- [PROBLEM TO WORK ON] Please print, word for word, every line from the one that contains "School Closure - Remote Learning" through the last line of the records, and nothing else.

- [Saved entries]
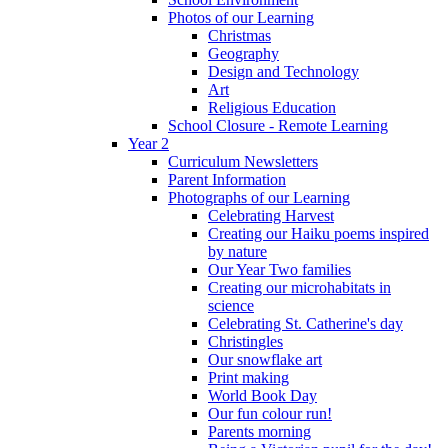
Photos of our Learning
Christmas
Geography
Design and Technology
Art
Religious Education
School Closure - Remote Learning
Year 2
Curriculum Newsletters
Parent Information
Photographs of our Learning
Celebrating Harvest
Creating our Haiku poems inspired
by nature
Our Year Two families
Creating our microhabitats in
science
Celebrating St. Catherine's day
Christingles
Our snowflake art
Print making
World Book Day
Our fun colour run!
Parents morning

- [EXERCISE ANSWER]
School Closure - Remote Learning
Year 2
Curriculum Newsletters
Parent Information
Photographs of our Learning
Celebrating Harvest
Creating our Haiku poems inspired
by nature
Our Year Two families
Creating our microhabitats in
science
Celebrating St. Catherine's day
Christingles
Our snowflake art
Print making
World Book Day
Our fun colour run!
Parents morning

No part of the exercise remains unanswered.